- **GIVEN RECORDS**
= = = = = = =

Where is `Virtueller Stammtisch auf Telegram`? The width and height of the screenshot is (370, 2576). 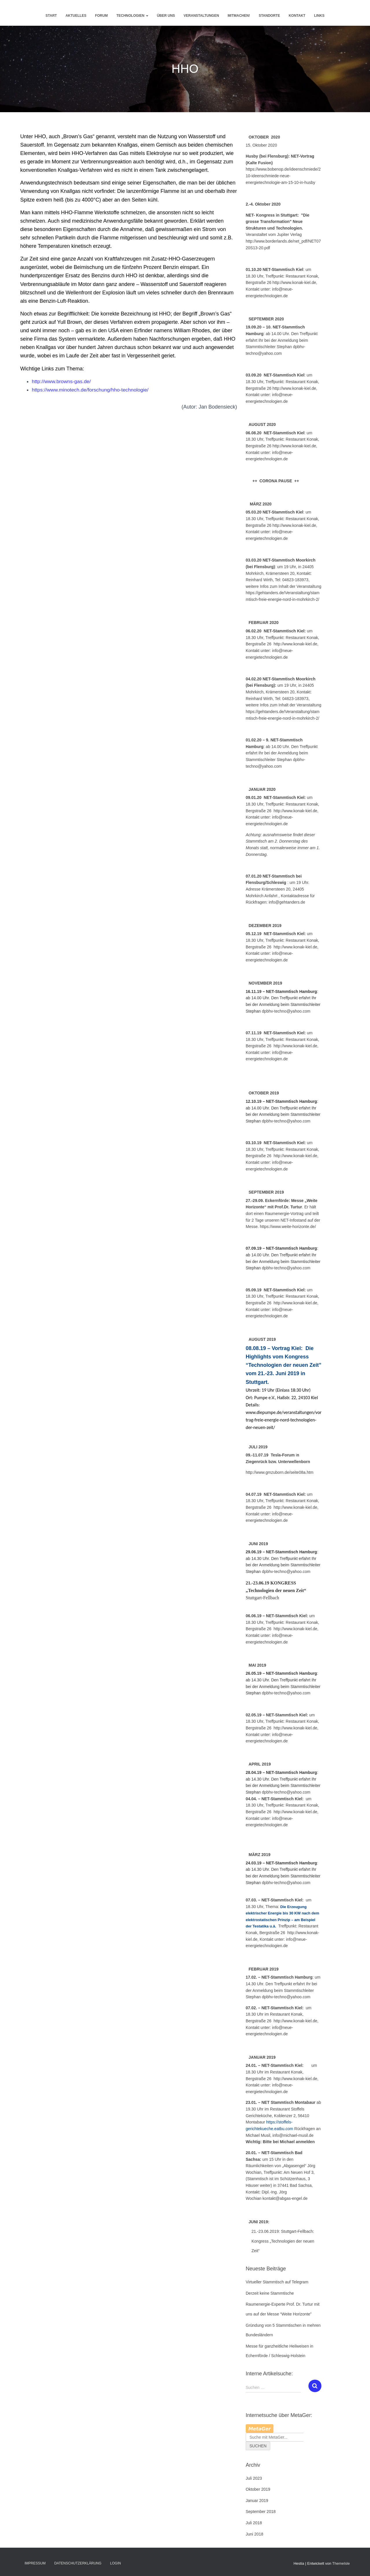 Virtueller Stammtisch auf Telegram is located at coordinates (277, 2282).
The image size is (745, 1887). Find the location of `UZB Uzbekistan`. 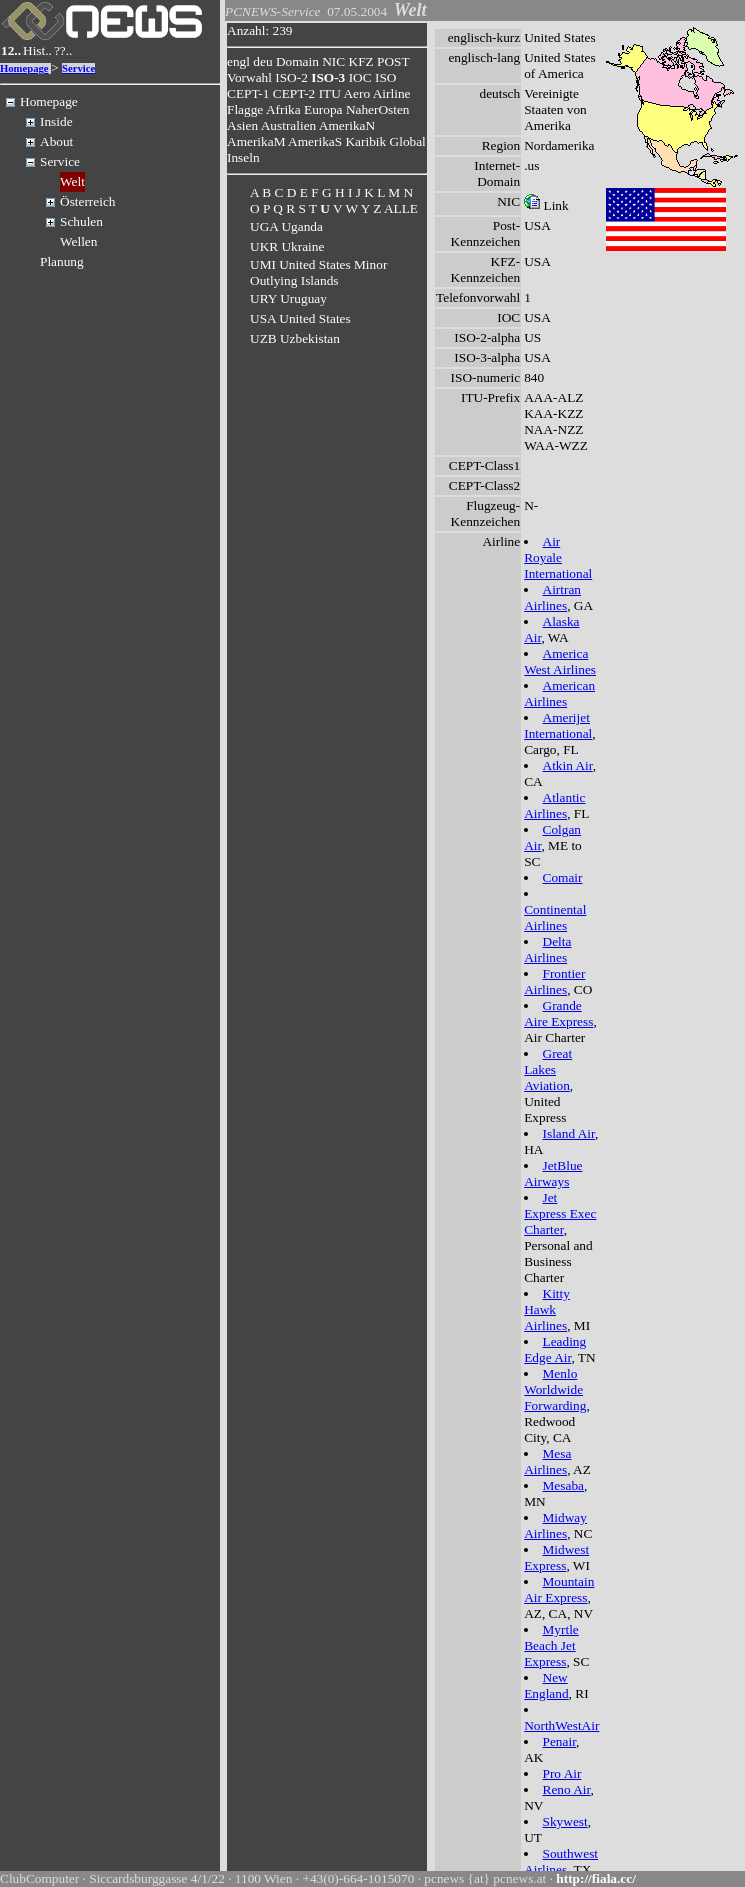

UZB Uzbekistan is located at coordinates (295, 338).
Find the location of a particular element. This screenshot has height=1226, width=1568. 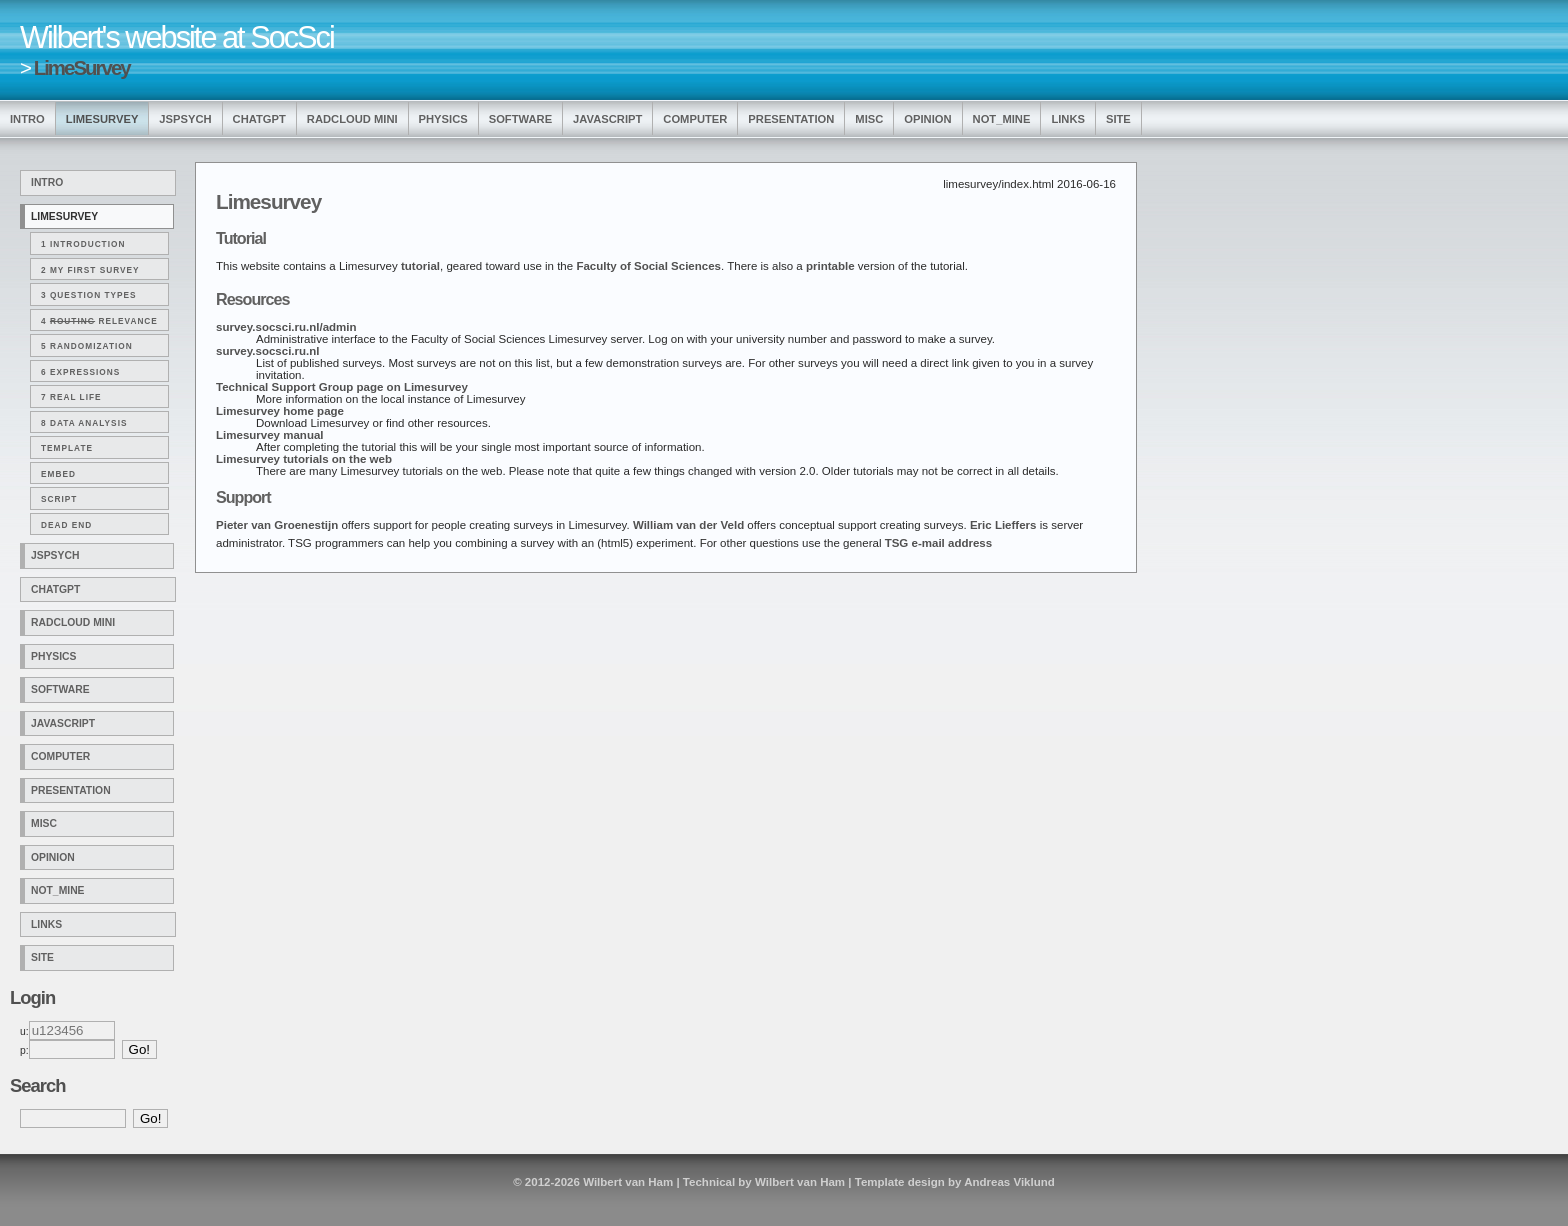

Physics is located at coordinates (443, 119).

= = = = = = =

- **ABOUT THIS TASK**
Reproduce, exactly and with no pictures, the lines from the line containing "The image size" through the closing line of the data above, keeping both ends.

- **YOUR SOLUTION**
The image size is (745, 1887). Find the location of `UZB Uzbekistan`. 

UZB Uzbekistan is located at coordinates (295, 338).
Find the location of a particular element. This screenshot has height=1226, width=1568. 

Physics is located at coordinates (443, 119).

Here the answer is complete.